Time elapsed between two dates (In a specific time range) ORACLE

Question

I am creating a query that shows me the time elapsed between two dates, only taking into account only the one that is Monday through Friday from 08:00 to 17:00, for example:

For example, if a petition opens on day 1 at 6:30 p.m. and closes on day 2 at 8:45 p.m., the TMO is 45 minutes.

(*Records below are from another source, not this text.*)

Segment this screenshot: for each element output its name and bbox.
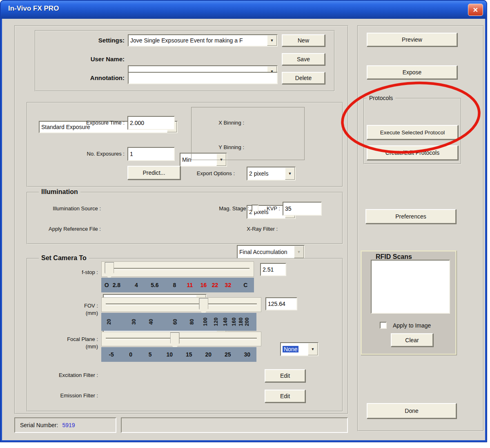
fov-value-input[interactable] xyxy=(265,297,297,310)
emission-filter-label: Emission Filter : xyxy=(43,392,98,399)
scale-tick: 5 xyxy=(149,351,152,358)
focal-plane-slider[interactable] xyxy=(101,332,261,346)
scale-tick: 160 xyxy=(231,318,237,326)
scale-tick: 16 xyxy=(200,282,207,288)
scale-tick: 80 xyxy=(189,319,195,325)
scale-tick: -5 xyxy=(109,351,114,358)
fov-units-label: (mm) xyxy=(51,310,98,317)
fov-label: FOV : xyxy=(51,302,98,310)
x-binning-label: X Binning : xyxy=(196,119,244,127)
scale-tick: 8 xyxy=(173,282,176,288)
save-button[interactable]: Save xyxy=(282,53,325,65)
scale-tick: 60 xyxy=(172,319,178,325)
right-panel xyxy=(357,25,484,431)
preferences-button[interactable]: Preferences xyxy=(365,209,456,224)
fstop-scale: O2.845.6811162232C xyxy=(101,278,254,292)
preview-button[interactable]: Preview xyxy=(367,33,457,47)
serial-number-bar: Serial Number: 5919 xyxy=(14,417,116,433)
scale-tick: 120 xyxy=(213,318,219,326)
scale-tick: 11 xyxy=(187,282,193,288)
create-edit-protocols-button[interactable]: Create/Edit Protocols xyxy=(367,145,458,160)
x-binning-combobox[interactable]: 2 pixels ▼ xyxy=(247,167,296,181)
fstop-slider[interactable] xyxy=(101,261,254,277)
chevron-down-icon[interactable]: ▼ xyxy=(267,35,277,46)
kvp-input[interactable] xyxy=(283,202,322,216)
kvp-label: KVP : xyxy=(261,205,280,212)
focal-plane-label: Focal Plane : xyxy=(45,336,98,343)
fstop-value-input[interactable] xyxy=(260,263,286,276)
predict-button[interactable]: Predict... xyxy=(127,166,180,180)
exposure-units-value: Min xyxy=(182,156,192,163)
focal-plane-units-label: (mm) xyxy=(45,343,98,350)
scale-tick: 2.8 xyxy=(113,282,120,288)
num-exposures-input[interactable] xyxy=(127,147,175,161)
scale-tick: 5.6 xyxy=(151,282,158,288)
illumination-group-title: Illumination xyxy=(39,188,80,196)
scale-tick: C xyxy=(243,282,247,288)
scale-tick: 20 xyxy=(106,319,112,325)
scale-tick: 10 xyxy=(166,351,173,358)
export-options-label: Export Options : xyxy=(176,170,235,177)
serial-number-label: Serial Number: xyxy=(20,422,58,428)
title-bar xyxy=(1,1,486,19)
scale-tick: 4 xyxy=(135,282,138,288)
apply-to-image-label: Apply to Image xyxy=(393,322,431,329)
clear-button[interactable]: Clear xyxy=(391,333,433,347)
scale-tick: 200 xyxy=(244,318,250,326)
settings-combobox[interactable]: Jove Single Expsosure Event for making a… xyxy=(128,34,278,47)
scale-tick: 30 xyxy=(244,351,250,358)
exposure-time-input[interactable] xyxy=(127,116,175,130)
done-button[interactable]: Done xyxy=(367,403,457,419)
scale-tick: 140 xyxy=(223,318,228,326)
exposure-time-label: Exposure Time : xyxy=(37,119,125,127)
window-title: In-Vivo FX PRO xyxy=(8,4,59,13)
fstop-label: f-stop : xyxy=(43,269,98,276)
scale-tick: 180 xyxy=(238,318,244,326)
mag-stage-label: Mag. Stage : xyxy=(212,205,249,212)
illumination-group xyxy=(27,192,343,244)
camera-group-title: Set Camera To xyxy=(39,254,89,262)
close-icon: ✕ xyxy=(473,6,478,14)
chevron-down-icon[interactable]: ▼ xyxy=(285,167,295,180)
fov-scale: 2030406080100120140160180200 xyxy=(101,313,256,331)
apply-to-image-checkbox[interactable] xyxy=(380,322,387,329)
fov-slider[interactable] xyxy=(101,297,261,312)
illumination-source-label: Illumination Source : xyxy=(31,205,101,212)
num-exposures-label: No. Exposures : xyxy=(37,150,125,158)
status-message-bar xyxy=(121,417,348,433)
annotation-input[interactable] xyxy=(128,72,278,84)
export-options-value: Final Accumulation xyxy=(239,249,287,255)
scale-tick: 32 xyxy=(225,282,232,288)
new-button[interactable]: New xyxy=(282,34,325,47)
scale-tick: 20 xyxy=(205,351,212,358)
excitation-edit-button[interactable]: Edit xyxy=(265,369,305,382)
chevron-down-icon: ▼ xyxy=(294,246,304,258)
scale-tick: 30 xyxy=(131,319,137,325)
delete-button[interactable]: Delete xyxy=(282,72,325,84)
annotation-label: Annotation: xyxy=(39,74,125,82)
invivo-fx-pro-dialog: In-Vivo FX PRO ✕ Settings: Jove Single E… xyxy=(0,0,490,448)
binning-frame xyxy=(191,107,305,160)
settings-combobox-value: Jove Single Expsosure Event for making a… xyxy=(130,37,243,44)
scale-tick: 0 xyxy=(129,351,132,358)
scale-tick: 22 xyxy=(212,282,218,288)
scale-tick: 100 xyxy=(203,318,208,326)
scale-tick: 25 xyxy=(225,351,231,358)
scale-tick: 15 xyxy=(186,351,192,358)
y-binning-label: Y Binning : xyxy=(196,144,244,151)
protocols-group-title: Protocols xyxy=(367,94,395,102)
expose-button[interactable]: Expose xyxy=(367,65,457,79)
focal-plane-scale: -5051015202530 xyxy=(101,347,256,362)
x-binning-value: 2 pixels xyxy=(249,170,268,177)
serial-number-value: 5919 xyxy=(62,422,75,428)
reference-file-label: Apply Reference File : xyxy=(29,225,101,233)
scale-tick: 40 xyxy=(148,319,154,325)
excitation-filter-label: Excitation Filter : xyxy=(43,372,98,379)
mag-stage-checkbox[interactable] xyxy=(252,205,258,212)
execute-protocol-button[interactable]: Execute Selected Protocol xyxy=(367,125,458,140)
emission-edit-button[interactable]: Edit xyxy=(265,390,305,403)
export-options-combobox: Final Accumulation ▼ xyxy=(237,245,305,259)
fstop-slider-thumb[interactable] xyxy=(105,262,114,279)
rfid-scans-listbox[interactable] xyxy=(371,260,450,314)
close-button[interactable]: ✕ xyxy=(468,4,483,16)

If it closes on day 3 at 8:45, the TMO is 9 hours and 45 minutes.

Example 2: If a petition opens on Friday at 16:45 and closes on Tuesday at 8:30, the MTO would be: 15 minutes on Friday, nine hours on Monday and 30 minutes on Tuesday for an MTO = 9 hours 45 minutes

The query is performed on a single column of type date as I show below

I currently use a LAG function to make the query, but I can not create something functional, not even optimal to incorporate, I would greatly appreciate your help.

Answer 1

In the solution below I will ignore the "lag" part of your problem, which you said you know how to use. I am only showing how to count "working hours" between any two date_times (they may be during or before or after work hours, and/or they can be on weekend days; the computation is the same in all cases).

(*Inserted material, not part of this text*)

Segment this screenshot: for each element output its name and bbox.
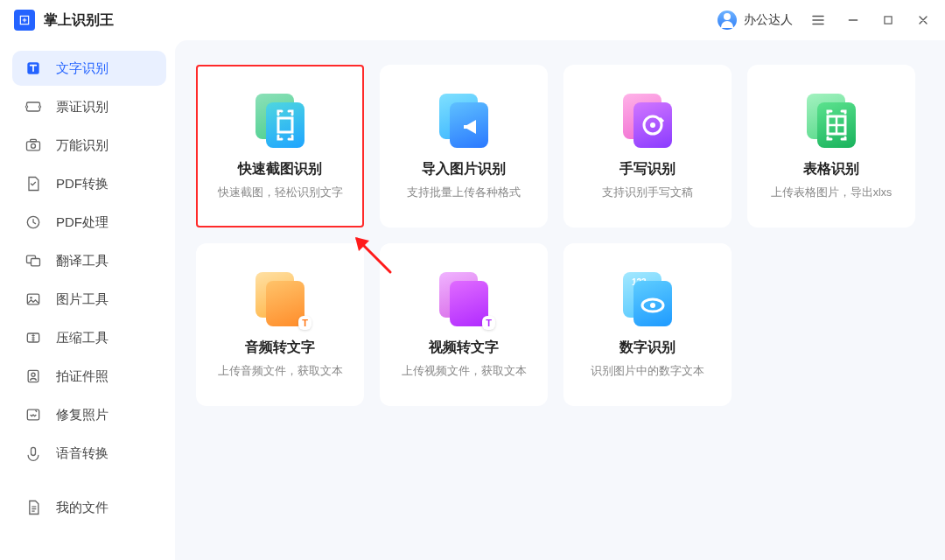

Explaining the answer in words: For two given date-times, "start" and "end", calculate how many "work" hours elapsed from the beginning of the week (from Monday 00:00:00) till each of them. This is in fact a calculation for ONE date, not for TWO dates. Then: given "start" and "end", calculate this number of hours for each of them; subtract the "end" number of hours from the "start" number of hours. To the result, add x times 5 times 9, where x is the difference in weeks between Monday 00:00:00 of the two dates. (If they are in the same week, the difference will be 0.)

To truncate a date to the beginning of the day, we use TRUNC(dt). To truncate to the beginning of Monday, TRUNC(dt, 'iw').

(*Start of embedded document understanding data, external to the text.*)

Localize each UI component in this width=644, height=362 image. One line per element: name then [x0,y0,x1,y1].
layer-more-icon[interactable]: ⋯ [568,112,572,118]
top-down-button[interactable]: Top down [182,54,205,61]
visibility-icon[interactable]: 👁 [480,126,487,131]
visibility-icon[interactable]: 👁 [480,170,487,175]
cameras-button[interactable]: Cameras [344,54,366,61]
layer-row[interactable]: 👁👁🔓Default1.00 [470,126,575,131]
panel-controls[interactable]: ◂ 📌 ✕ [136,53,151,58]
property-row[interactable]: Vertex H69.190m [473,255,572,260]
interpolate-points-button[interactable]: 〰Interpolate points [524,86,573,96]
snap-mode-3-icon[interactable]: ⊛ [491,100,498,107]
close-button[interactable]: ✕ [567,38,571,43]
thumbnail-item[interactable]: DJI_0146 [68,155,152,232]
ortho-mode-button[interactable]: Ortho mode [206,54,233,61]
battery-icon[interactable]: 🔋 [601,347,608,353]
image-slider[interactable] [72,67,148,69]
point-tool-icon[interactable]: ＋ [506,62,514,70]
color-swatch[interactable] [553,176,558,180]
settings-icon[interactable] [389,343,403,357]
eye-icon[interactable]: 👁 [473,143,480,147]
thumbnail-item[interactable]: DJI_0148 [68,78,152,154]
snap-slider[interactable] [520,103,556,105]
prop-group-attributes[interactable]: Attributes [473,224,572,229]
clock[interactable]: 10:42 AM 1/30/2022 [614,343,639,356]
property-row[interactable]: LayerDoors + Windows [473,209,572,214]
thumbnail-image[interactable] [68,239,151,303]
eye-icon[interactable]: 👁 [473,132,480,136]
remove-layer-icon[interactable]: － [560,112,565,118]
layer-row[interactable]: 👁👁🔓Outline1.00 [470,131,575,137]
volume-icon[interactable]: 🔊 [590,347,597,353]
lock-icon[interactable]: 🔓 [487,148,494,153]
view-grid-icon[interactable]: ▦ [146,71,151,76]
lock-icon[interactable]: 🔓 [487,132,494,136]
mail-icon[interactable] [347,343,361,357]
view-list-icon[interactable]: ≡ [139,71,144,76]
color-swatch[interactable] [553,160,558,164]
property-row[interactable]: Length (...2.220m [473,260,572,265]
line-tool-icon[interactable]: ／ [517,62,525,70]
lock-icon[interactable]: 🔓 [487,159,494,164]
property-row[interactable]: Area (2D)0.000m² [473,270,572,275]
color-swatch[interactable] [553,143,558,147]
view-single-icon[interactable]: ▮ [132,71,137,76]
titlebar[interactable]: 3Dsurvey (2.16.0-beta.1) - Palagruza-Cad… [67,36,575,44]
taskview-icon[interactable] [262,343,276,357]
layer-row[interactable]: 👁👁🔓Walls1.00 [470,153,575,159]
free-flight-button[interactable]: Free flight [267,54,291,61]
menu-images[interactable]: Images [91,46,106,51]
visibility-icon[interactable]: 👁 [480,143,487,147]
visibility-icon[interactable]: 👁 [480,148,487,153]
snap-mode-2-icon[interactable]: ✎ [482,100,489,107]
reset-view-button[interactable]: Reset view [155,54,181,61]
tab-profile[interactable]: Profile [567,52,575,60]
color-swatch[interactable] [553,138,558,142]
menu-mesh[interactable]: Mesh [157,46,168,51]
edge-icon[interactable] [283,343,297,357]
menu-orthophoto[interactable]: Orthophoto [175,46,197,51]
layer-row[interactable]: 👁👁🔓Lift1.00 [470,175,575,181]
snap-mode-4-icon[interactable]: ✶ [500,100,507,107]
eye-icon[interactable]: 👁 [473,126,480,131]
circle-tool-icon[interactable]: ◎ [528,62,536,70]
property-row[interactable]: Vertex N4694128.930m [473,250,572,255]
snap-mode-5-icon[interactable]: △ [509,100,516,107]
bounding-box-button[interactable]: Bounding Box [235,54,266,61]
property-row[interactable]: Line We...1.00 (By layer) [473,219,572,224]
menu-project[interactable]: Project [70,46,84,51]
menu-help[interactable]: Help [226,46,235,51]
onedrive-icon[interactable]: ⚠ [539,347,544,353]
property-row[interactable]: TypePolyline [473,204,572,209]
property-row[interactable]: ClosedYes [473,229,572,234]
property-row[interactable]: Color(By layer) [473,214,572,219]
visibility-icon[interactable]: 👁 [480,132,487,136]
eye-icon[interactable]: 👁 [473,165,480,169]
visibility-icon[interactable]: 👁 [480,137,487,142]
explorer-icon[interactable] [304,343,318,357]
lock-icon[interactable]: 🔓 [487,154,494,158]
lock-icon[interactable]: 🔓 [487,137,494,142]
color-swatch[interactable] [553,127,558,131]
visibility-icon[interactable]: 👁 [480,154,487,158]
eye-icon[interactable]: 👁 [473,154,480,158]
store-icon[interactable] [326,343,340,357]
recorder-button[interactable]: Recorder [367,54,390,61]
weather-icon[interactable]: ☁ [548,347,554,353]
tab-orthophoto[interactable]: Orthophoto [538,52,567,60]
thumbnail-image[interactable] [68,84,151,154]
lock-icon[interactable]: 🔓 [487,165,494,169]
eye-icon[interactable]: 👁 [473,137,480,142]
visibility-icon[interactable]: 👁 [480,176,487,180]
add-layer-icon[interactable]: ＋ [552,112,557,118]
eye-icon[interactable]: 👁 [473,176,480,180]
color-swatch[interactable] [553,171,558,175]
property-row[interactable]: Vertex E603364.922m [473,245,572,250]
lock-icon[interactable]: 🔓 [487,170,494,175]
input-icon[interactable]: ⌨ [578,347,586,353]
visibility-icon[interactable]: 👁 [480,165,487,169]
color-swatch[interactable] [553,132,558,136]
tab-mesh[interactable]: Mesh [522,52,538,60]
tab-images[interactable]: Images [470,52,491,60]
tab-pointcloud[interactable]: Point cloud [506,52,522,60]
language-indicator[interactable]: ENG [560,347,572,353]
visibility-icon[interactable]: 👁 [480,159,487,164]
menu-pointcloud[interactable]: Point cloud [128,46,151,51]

To compute how many "work" hours are from the beginning of the date dt until the actual time-of-day we can use the calculation

greatest(0, least(17/24, dt - trunc(dt)) - 8/24)

(the results will be in days; we calculate everything in days and then we can convert to hours). However, in the final formula we must check to see if the date is a Saturday or Sunday, in which case this should just be zero. Or, better, we can adjust the calculation a bit later, when we count from the beginning of Monday (we can use least( 5*9/24, ...)).

Putting everything together:

with
  inputs ( dt1, dt2 ) as (
    select to_date('2017-09-25 11:30:00', 'yyyy-mm-dd hh24:mi:ss'),
           to_date('2017-10-01 22:45:00', 'yyyy-mm-dd hh24:mi:ss')
    from   dual
  )
-- End of SIMULATED input dates (for testing only).
select 24 *
     ( least(5 * (17 - 8) / 24, greatest(0, least(17/24, dt2 - trunc(dt2)) - 8/24)
                                + (17 - 8) / 24 * (trunc(dt2) - trunc(dt2, 'iw'))) 
       -
       least(5 * (17 - 8) / 24, greatest(0, least(17/24, dt1 - trunc(dt1)) - 8/24)
                                + (17 - 8) / 24 * (trunc(dt1) - trunc(dt1, 'iw'))) 
       + 5 * (17 - 8) / 24 * (trunc(dt2, 'iw') - trunc(dt1, 'iw')) / 7
     )
       as duration_in_hours
from   inputs
;


DURATION_IN_HOURS
-----------------
           41.500